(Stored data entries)

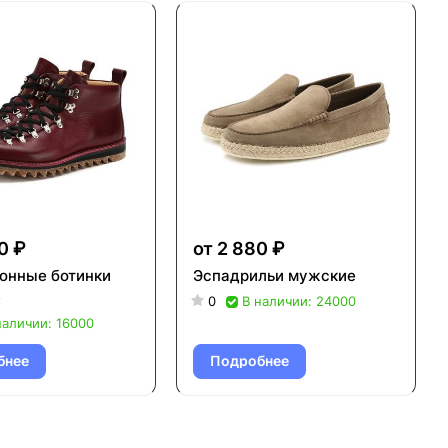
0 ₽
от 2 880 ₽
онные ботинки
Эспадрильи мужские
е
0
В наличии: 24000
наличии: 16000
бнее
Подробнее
---
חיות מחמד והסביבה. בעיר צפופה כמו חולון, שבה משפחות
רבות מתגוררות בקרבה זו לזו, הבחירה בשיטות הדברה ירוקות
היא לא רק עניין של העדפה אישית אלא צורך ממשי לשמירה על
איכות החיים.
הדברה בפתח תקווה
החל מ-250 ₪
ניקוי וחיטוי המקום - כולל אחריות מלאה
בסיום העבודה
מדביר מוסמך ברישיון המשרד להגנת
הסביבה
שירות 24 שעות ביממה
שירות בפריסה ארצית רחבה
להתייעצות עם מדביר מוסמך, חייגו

**Problem description**
Find the lines in the data that hold the word "מוסמך". Reply with how many there are and nothing more.

**Reply to the task**
2